Aquella noche fui feliz porque mi mujer, Marta, fue lasciva e imaginativa, me dijo cosas bonitas y no bostezó, y me bastó con ella. Eso nunca lo olvidaré. No se ha vuelto a repetir. Fue una noche de amor. No se ha vuelto a repetir.

Unos días después recibí la cuarta carta tanto tiempo esperada. Todavía no me he atrevido a abrirla, y a veces tengo la tentación de romperla sin más, de no leerla jamás. En parte es porque creo saber y temo lo que dirá esa carta, que, a diferencia de las tres que me dirigió Mercedes con anterioridad, tiene olor, huele un poco a colonia, a una colonia que no he olvidado o que conozco bien. No he vuelto a tener una noche de amor, y por eso, porque no se ha vuelto a repetir, tengo a veces la extraña sensación, cuando la rememoro con añoranza e intensidad, de que aquella noche traicioné a mi padre, o de que mi mujer, Marta, me traicionó a mí con él (quizá porque nos dimos apelativos ficticios o nos creamos existencias que no eran las nuestras), aunque no cabe duda de que aquella noche, en la casa, en la oscuridad, sobre el albornoz, sólo estábamos Marta y yo.
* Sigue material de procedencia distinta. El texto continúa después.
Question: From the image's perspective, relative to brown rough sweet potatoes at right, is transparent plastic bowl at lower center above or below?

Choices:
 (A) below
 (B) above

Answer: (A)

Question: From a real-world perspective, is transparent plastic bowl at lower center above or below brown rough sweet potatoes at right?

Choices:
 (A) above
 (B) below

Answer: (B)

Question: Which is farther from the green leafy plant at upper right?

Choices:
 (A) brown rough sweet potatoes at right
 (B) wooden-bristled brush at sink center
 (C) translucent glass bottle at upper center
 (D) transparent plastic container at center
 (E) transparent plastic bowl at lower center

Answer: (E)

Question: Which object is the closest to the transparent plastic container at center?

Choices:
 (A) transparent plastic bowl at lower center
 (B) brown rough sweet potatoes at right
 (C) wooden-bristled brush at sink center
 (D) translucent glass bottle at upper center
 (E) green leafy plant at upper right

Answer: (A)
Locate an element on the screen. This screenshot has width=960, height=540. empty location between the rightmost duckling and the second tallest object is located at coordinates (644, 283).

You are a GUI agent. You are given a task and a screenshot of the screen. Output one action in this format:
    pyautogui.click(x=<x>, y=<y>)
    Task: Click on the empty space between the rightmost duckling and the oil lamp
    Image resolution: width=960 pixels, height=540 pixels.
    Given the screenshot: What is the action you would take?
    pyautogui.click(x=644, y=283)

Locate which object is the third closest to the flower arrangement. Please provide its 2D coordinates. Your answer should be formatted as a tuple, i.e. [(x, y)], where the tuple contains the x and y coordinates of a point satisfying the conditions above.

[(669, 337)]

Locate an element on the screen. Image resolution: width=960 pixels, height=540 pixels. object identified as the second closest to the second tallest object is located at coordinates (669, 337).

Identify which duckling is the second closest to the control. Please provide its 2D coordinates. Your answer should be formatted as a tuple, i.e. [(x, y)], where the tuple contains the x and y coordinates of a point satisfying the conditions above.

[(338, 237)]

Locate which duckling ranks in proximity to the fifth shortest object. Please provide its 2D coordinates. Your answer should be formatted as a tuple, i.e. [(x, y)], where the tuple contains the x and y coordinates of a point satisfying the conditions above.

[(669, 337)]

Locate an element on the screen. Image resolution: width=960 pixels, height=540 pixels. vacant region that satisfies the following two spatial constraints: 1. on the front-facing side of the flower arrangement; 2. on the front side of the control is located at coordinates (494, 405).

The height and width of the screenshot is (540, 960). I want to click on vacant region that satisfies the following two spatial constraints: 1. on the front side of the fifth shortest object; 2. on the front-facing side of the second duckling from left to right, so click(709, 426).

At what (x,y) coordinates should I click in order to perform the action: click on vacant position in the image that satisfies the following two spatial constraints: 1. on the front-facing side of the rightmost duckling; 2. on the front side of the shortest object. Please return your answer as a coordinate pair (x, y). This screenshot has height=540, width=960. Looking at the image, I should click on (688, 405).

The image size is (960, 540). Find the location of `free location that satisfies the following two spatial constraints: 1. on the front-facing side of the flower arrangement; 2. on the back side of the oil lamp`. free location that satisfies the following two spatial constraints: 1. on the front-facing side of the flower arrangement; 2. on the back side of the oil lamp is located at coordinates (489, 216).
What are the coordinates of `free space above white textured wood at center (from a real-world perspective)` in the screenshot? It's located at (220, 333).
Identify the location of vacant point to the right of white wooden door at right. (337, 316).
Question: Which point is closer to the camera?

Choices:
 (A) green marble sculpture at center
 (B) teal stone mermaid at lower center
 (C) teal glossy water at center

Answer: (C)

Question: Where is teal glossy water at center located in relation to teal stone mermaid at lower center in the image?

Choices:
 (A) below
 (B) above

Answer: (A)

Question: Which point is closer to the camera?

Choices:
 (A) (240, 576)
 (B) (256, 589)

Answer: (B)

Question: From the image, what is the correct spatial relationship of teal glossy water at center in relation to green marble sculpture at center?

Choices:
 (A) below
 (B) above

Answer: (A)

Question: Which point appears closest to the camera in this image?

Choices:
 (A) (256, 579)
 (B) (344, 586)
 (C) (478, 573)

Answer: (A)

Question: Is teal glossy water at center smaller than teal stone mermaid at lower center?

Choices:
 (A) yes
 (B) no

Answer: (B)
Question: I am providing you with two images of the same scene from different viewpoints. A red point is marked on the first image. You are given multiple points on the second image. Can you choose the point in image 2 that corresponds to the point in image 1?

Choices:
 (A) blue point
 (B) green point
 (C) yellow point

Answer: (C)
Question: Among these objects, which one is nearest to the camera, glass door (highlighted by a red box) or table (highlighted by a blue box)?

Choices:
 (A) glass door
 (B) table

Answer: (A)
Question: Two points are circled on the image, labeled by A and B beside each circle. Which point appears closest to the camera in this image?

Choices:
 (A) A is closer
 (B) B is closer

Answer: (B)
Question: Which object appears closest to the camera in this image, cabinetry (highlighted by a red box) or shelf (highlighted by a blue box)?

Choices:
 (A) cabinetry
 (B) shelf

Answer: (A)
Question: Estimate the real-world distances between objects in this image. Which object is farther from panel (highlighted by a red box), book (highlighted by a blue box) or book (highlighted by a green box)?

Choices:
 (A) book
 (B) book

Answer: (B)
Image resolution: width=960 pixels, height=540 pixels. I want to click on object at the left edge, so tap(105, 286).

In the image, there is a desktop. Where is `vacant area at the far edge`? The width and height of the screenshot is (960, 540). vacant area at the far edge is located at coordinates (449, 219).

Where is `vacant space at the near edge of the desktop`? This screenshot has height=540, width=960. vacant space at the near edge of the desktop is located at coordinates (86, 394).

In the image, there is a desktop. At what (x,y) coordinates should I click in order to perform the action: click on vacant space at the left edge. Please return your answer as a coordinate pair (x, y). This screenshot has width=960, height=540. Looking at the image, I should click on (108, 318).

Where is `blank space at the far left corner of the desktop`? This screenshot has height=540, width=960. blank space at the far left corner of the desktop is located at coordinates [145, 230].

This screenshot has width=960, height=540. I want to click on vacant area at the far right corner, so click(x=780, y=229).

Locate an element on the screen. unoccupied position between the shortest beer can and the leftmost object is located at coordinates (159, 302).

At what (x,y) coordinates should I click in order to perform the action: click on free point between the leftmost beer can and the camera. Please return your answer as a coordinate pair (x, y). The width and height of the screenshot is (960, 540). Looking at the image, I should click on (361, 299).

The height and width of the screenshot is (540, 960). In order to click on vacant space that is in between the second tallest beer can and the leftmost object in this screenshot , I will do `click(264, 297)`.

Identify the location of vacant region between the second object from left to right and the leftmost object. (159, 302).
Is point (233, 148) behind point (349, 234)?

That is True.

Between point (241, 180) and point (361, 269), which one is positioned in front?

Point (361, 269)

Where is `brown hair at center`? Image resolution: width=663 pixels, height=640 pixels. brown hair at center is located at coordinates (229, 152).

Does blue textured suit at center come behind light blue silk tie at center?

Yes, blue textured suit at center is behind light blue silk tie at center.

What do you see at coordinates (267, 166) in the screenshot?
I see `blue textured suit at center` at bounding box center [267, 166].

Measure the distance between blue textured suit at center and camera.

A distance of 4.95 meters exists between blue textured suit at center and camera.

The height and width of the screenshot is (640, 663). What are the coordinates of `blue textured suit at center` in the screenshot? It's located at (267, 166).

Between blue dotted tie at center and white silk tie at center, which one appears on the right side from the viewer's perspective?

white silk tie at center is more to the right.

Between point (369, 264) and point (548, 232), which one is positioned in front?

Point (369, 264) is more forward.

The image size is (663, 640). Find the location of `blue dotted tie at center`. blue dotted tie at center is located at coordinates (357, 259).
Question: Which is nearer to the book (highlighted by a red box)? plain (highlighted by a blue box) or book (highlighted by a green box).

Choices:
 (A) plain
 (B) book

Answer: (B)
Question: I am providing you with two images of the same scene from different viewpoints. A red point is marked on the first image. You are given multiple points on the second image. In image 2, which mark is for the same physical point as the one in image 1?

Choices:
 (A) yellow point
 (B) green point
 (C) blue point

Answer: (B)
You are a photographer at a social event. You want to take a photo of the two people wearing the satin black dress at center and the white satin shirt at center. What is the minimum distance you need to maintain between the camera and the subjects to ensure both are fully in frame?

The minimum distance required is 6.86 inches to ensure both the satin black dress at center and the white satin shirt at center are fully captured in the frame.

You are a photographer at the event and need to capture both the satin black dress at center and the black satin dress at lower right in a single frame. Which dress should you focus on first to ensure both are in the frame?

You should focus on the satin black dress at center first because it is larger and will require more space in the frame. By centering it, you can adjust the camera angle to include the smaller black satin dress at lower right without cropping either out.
Como siempre Marta y yo.

No he vuelto a tener una noche de amor ni me ha vuelto a bastar con ella, y por eso también sigo yendo de putas, cada vez más caras y más aprensivas, no sé si probar con los travestidos. Pero todo eso me interesa poco, no me preocupa y es pasajero, aunque haya de durar aún. A veces me sorprendo pensando que en su momento lo más fácil y deseable sería que Marta muriera antes, porque así podría enterrarla en el sitio del panteón que quedó vacante. De este modo no tendría que darle explicaciones sobre mi cambio de parecer, pues ahora deseo que se me incinere y no se me entierre, en modo alguno que se me entierre. Sin embargo no sé si ganaría algo con eso -me sorprendo pensando-, pues mi padre debe de estar ocupando su puesto junto a Mercedes, mi puesto, por toda la eternidad. Una vez incinerado, así pues -me sorprendo pensando-, tendría que acabar con mi padre, pero no sé cómo puede acabarse con alguien que ya está muerto. Pienso a veces si esa carta que aún no he abierto no dirá algo distinto de lo que imagino y temo, si no me daría ella la solución, si no me preferirá. Luego pienso: «Qué absurdo. Ni siquiera nos hemos visto.» Luego miro la carta y la huelo y le doy vueltas entre mis manos, y al final acabo escondiéndola siempre, sin abrirla aún.